The news of the iconic astronaut Neil Armstrong's death Saturday (Aug. 25) plunged American astronauts and spaceflyers around the world into mourning, with some expressing their sadness on Twitter.
Armstrong, the first man to walk on the moon and commander of NASA's Apollo 11 lunar landing mission, died at age 82 sue to complications from recent heart surgery, his family said. Armstrong had heart bypass surgery earlier this month to clear blocked arteries.

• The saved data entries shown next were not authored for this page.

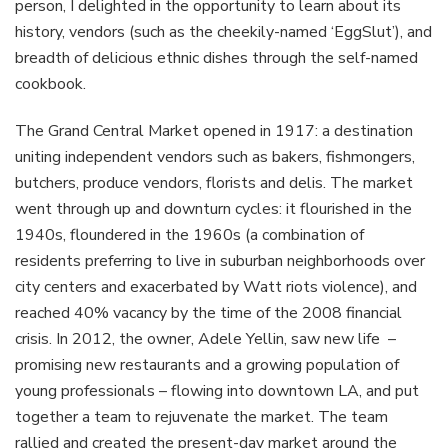
person, I delighted in the opportunity to learn about its
history, vendors (such as the cheekily-named ‘EggSlut’), and
breadth of delicious ethnic dishes through the self-named
cookbook.
The Grand Central Market opened in 1917: a destination
uniting independent vendors such as bakers, fishmongers,
butchers, produce vendors, florists and delis. The market
went through up and downturn cycles: it flourished in the
1940s, floundered in the 1960s (a combination of
residents preferring to live in suburban neighborhoods over
city centers and exacerbated by Watt riots violence), and
reached 40% vacancy by the time of the 2008 financial
crisis. In 2012, the owner, Adele Yellin, saw new life –
promising new restaurants and a growing population of
young professionals – flowing into downtown LA, and put
together a team to rejuvenate the market. The team
rallied and created the present-day market around the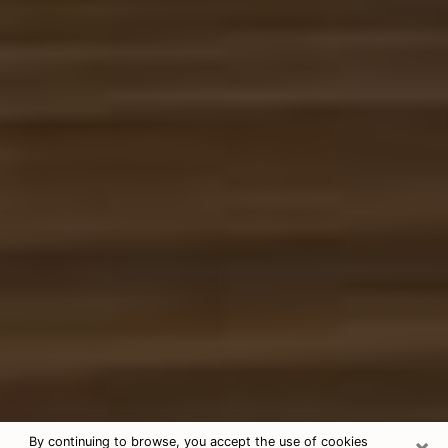
×
By continuing to browse, you accept the use of cookies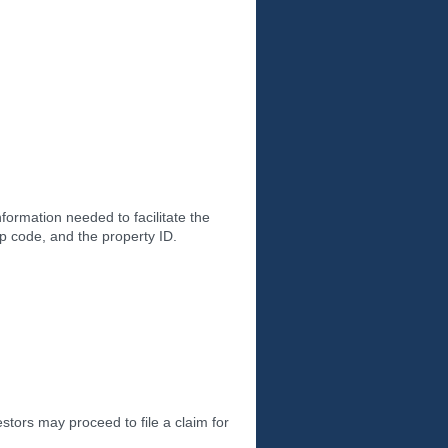
ormation needed to facilitate the
ip code, and the property ID.
tors may proceed to file a claim for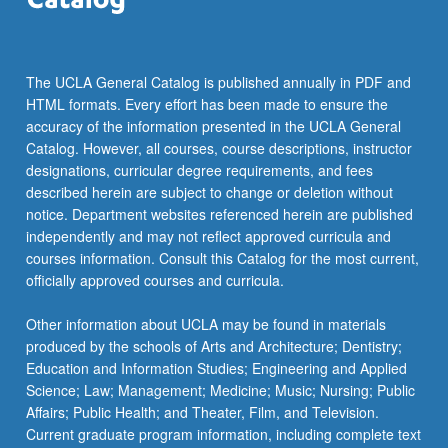
The UCLA General Catalog is published annually in PDF and
HTML formats. Every effort has been made to ensure the
accuracy of the information presented in the UCLA General
Catalog. However, all courses, course descriptions, instructor
designations, curricular degree requirements, and fees
described herein are subject to change or deletion without
notice. Department websites referenced herein are published
independently and may not reflect approved curricula and
courses information. Consult this Catalog for the most current,
officially approved courses and curricula.
Other information about UCLA may be found in materials
produced by the schools of Arts and Architecture; Dentistry;
Education and Information Studies; Engineering and Applied
Science; Law; Management; Medicine; Music; Nursing; Public
Affairs; Public Health; and Theater, Film, and Television.
Current graduate program information, including complete text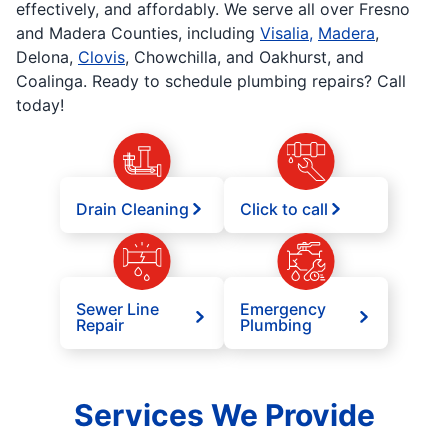
effectively, and affordably. We serve all over Fresno
and Madera Counties, including
Visalia,
Madera
,
Delona,
Clovis
, Chowchilla, and Oakhurst, and
Coalinga. Ready to schedule plumbing repairs? Call
today!
Drain Cleaning
Click to call
Sewer Line
Emergency
Repair
Plumbing
Services We Provide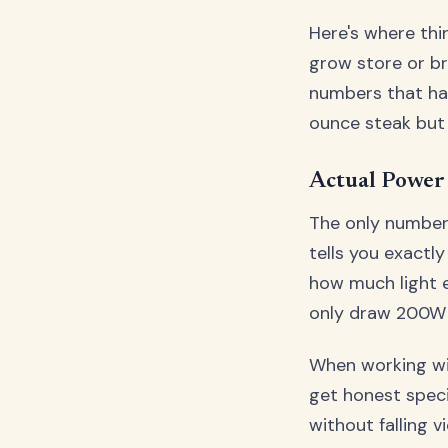
Here's where thi
grow store or br
numbers that have
ounce steak but 
Actual Power 
The only number 
tells you exact
how much light e
only draw 200W f
When working wit
get honest speci
without falling 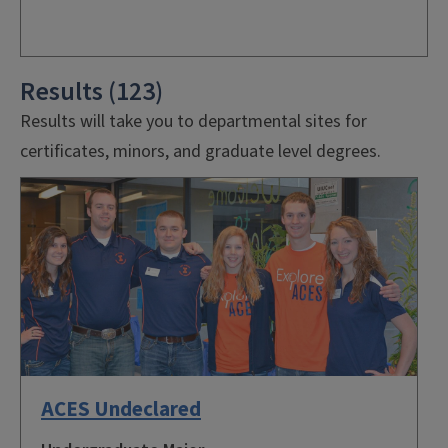
Results (123)
Results will take you to departmental sites for
certificates, minors, and graduate level degrees.
ACES Undeclared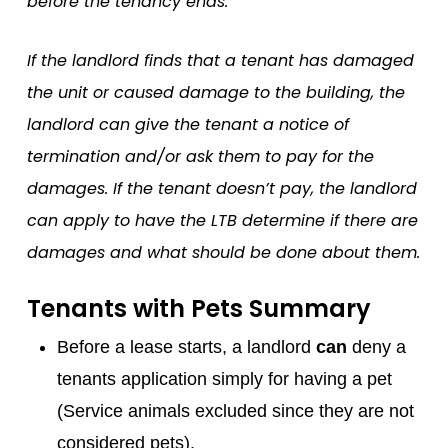
before the tenancy ends.
If the landlord finds that a tenant has damaged
the unit or caused damage to the building, the
landlord can give the tenant a notice of
termination and/or ask them to pay for the
damages. If the tenant doesn’t pay, the landlord
can apply to have the LTB determine if there are
damages and what should be done about them.
Tenants with Pets Summary
Before a lease starts, a landlord
can
deny a
tenants application simply for having a pet
(Service animals excluded since they are not
considered pets).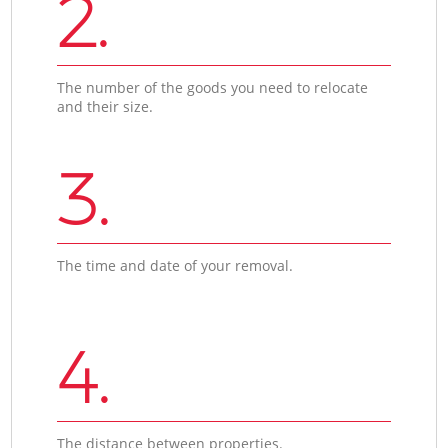
2.
The number of the goods you need to relocate
and their size.
3.
The time and date of your removal.
4.
The distance between properties.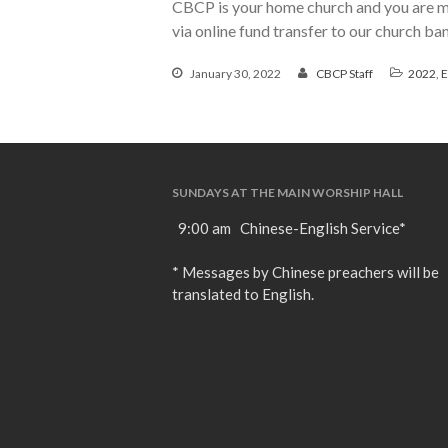
CBCP is your home church and you are mo
via online fund transfer to our church b
January 30, 2022
CBCP Staff
2022
,
E
SUNDAYS AT THE MAIN WORSHIP HALL
9:00 am Chinese-English Service*
* Messages by Chinese preachers will be
translated to English.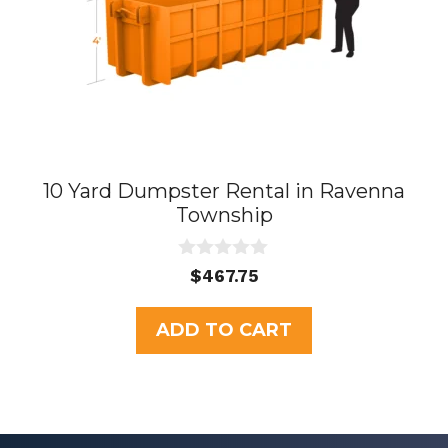
10 Yard Dumpster Rental in Ravenna
Township
0
$
467.75
o
u
t
ADD TO CART
o
f
5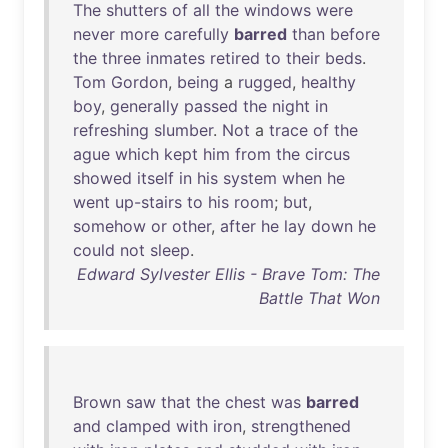
The
shutters
of
all
the
windows
were
never
more
carefully
barred
than
before
the
three
inmates
retired
to
their
beds
.
Tom
Gordon
,
being
a
rugged
,
healthy
boy
,
generally
passed
the
night
in
refreshing
slumber
.
Not
a
trace
of
the
ague
which
kept
him
from
the
circus
showed
itself
in
his
system
when
he
went
up-stairs
to
his
room
;
but
,
somehow
or
other
,
after
he
lay
down
he
could
not
sleep
.
Edward Sylvester Ellis - Brave Tom: The
Battle That Won
Brown
saw
that
the
chest
was
barred
and
clamped
with
iron
,
strengthened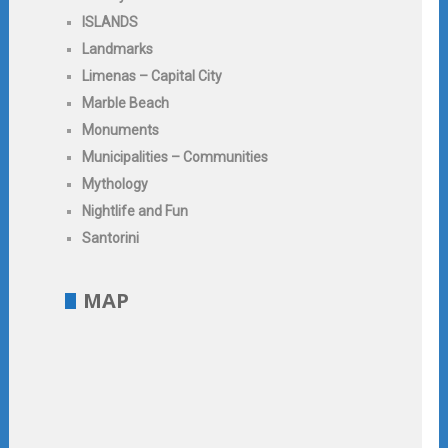
ISLANDS
Landmarks
Limenas – Capital City
Marble Beach
Monuments
Municipalities – Communities
Mythology
Nightlife and Fun
Santorini
MAP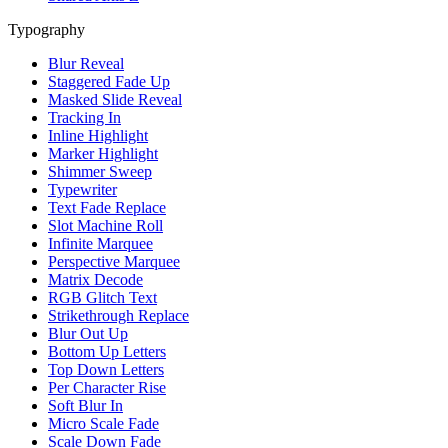
Typography
Blur Reveal
Staggered Fade Up
Masked Slide Reveal
Tracking In
Inline Highlight
Marker Highlight
Shimmer Sweep
Typewriter
Text Fade Replace
Slot Machine Roll
Infinite Marquee
Perspective Marquee
Matrix Decode
RGB Glitch Text
Strikethrough Replace
Blur Out Up
Bottom Up Letters
Top Down Letters
Per Character Rise
Soft Blur In
Micro Scale Fade
Scale Down Fade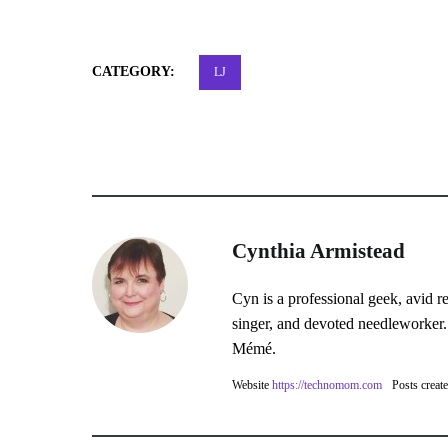
CATEGORY:
LJ
Cynthia Armistead
Cyn is a professional geek, avid r
singer, and devoted needleworker.
Mémé.
Website
https://technomom.com
Posts creat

Many astronauts with NASA and other space agencies cited Armstrong as a major inspiration in their lives in their Twitter messages. Others reflected on the legendary astronaut's modesty, despite his global fame.

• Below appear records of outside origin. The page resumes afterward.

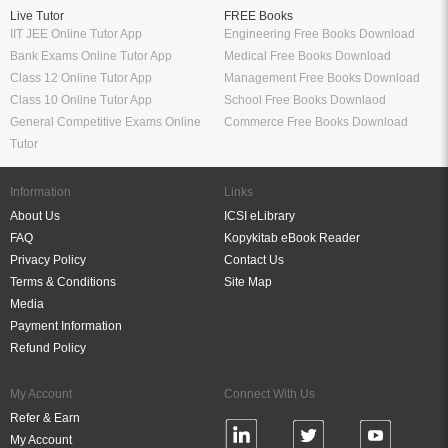
Live Tutor
FREE Books
IIT JEE Online Tutor App
Engineering Free Books Download
Bank Exams Online Tutor App
Medical Free Books Download
Class 12 Online Tutor App
Management Free Books Download
Class 10 Online Tutor App
School Free Books Downlaod
General Competitive Exams Online
Commerce Free Books Download
Tutor
Information
Links
About Us
ICSI eLibrary
FAQ
Kopykitab eBook Reader
Privacy Policy
Contact Us
Terms & Conditions
Site Map
Media
Payment Information
Refund Policy
My Account
Connect With Us
Refer & Earn
My Account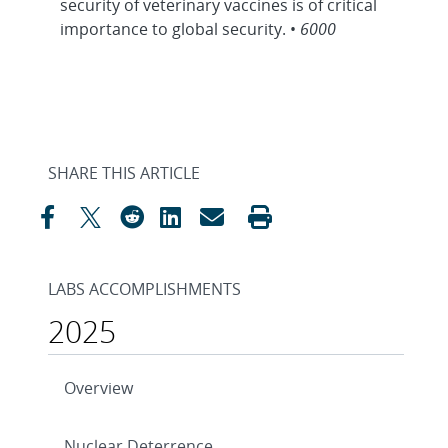
security of veterinary vaccines is of critical
importance to global security. •
6000
SHARE THIS ARTICLE
LABS ACCOMPLISHMENTS
2025
Overview
Nuclear Deterrence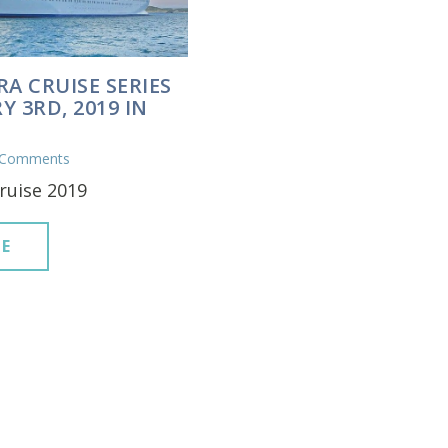
RA CRUISE SERIES
Y 3RD, 2019 IN
 Comments
ruise 2019
E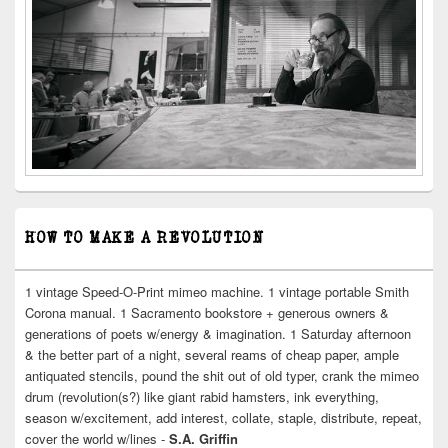
HOW TO MAKE A REVOLUTION
1 vintage Speed-O-Print mimeo machine. 1 vintage portable Smith
Corona manual. 1 Sacramento bookstore + generous owners &
generations of poets w/energy & imagination. 1 Saturday afternoon
& the better part of a night, several reams of cheap paper, ample
antiquated stencils, pound the shit out of old typer, crank the mimeo
drum (revolution(s?) like giant rabid hamsters, ink everything,
season w/excitement, add interest, collate, staple, distribute, repeat,
cover the world w/lines -
S.A. Griffin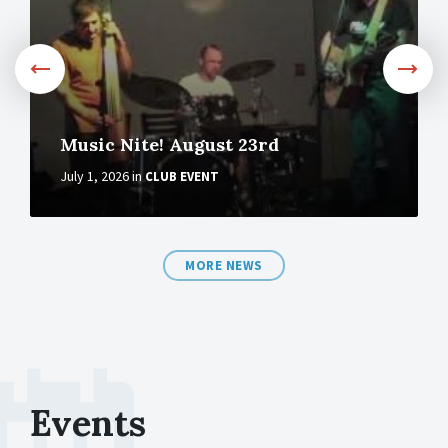
Music Nite! August 23rd
July 1, 2026
in
CLUB EVENT
MORE NEWS
Events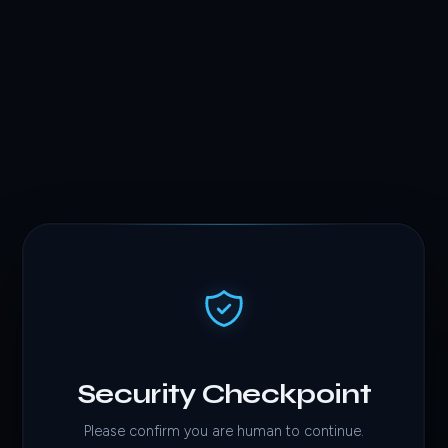
Security Checkpoint
Please confirm you are human to continue.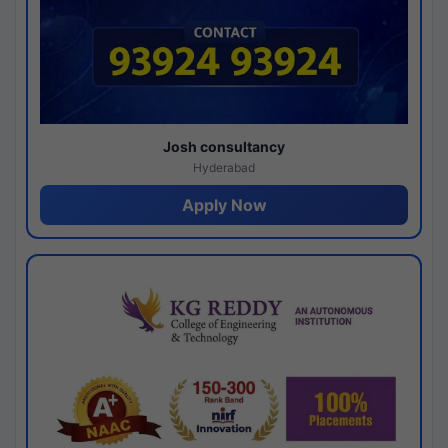
Josh consultancy
Hyderabad
Apply Now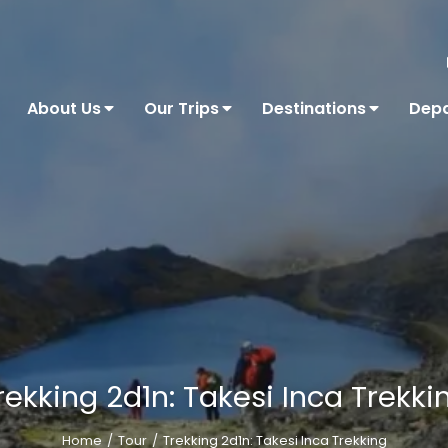
About Us
Our Trips
Destinations
Depa
rekking 2d1n: Takesi Inca Trekki
Home
Tour
Trekking 2d1n: Takesi Inca Trekking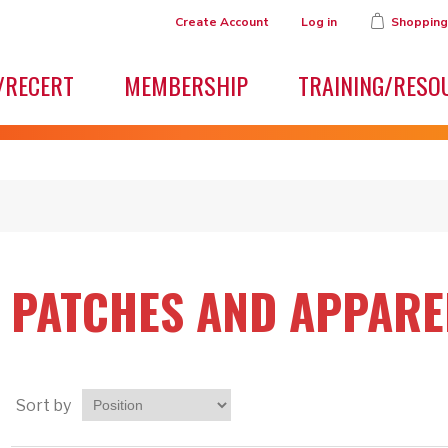
Create Account
Log in
Shopping
/RECERT
MEMBERSHIP
TRAINING/RESO
PATCHES AND APPARE
Sort by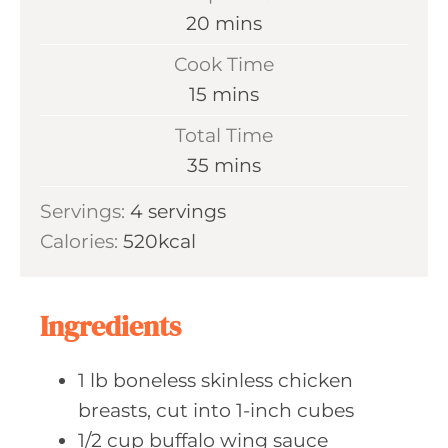
m
20
mins
i
Cook Time
n
m
15
mins
u
i
Total Time
t
n
m
35
mins
e
u
i
s
Servings:
4
servings
t
n
Calories:
520
kcal
e
u
s
t
e
Ingredients
s
1
lb boneless
skinless chicken
breasts, cut into 1-inch cubes
1/2
cup buffalo
wing sauce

"I know I am joined by millions of others in mourning Neil's passing — a true American hero and the best pilot I ever knew," wrote Apollo 11 astronaut Buzz Aldrin, who walked with Armstrong on the moon on July 20, 1969, in his Twitter post. He writes as @TheRealBuzz.
Several active and former NASA astronauts wrote that Armstrong inspired them to pursue dreams of flying in space.
"I am deeply saddened by the passing of Neil Armstrong," wrote former astronaut Leroy Chiao (@AstroDude), four-time spaceflyer and commander the International Space Station. "He was my childhood hero, who inspired me to become an astronaut myself." [Photos: Neil Armstrong – American Icon Remembered]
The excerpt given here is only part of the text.